### REQUIREMENT
Extract, verbatim, all lines starting at the one containing "вашим лечащим врачом." and ending with the final line of the listing, and no others.

### RECORDS FOR THIS TASK
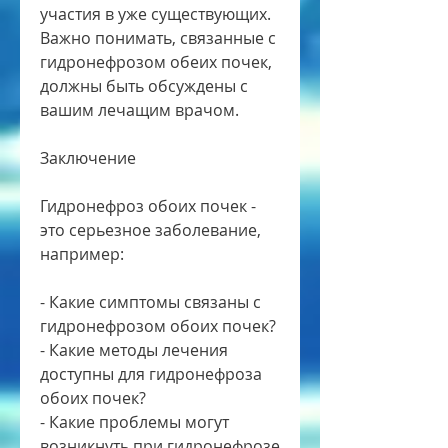
участия в уже существующих. 
Важно понимать, связанные с 
гидронефрозом обеих почек, 
должны быть обсуждены с 
вашим лечащим врачом.
Заключение
Гидронефроз обоих почек - 
это серьезное заболевание, 
например:
- Какие симптомы связаны с 
гидронефрозом обоих почек?
- Какие методы лечения 
доступны для гидронефроза 
обоих почек?
- Какие проблемы могут 
возникнуть при гидронефрозе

### WRITTEN REPLY
вашим лечащим врачом.
Заключение
Гидронефроз обоих почек - 
это серьезное заболевание, 
например:
- Какие симптомы связаны с 
гидронефрозом обоих почек?
- Какие методы лечения 
доступны для гидронефроза 
обоих почек?
- Какие проблемы могут 
возникнуть при гидронефрозе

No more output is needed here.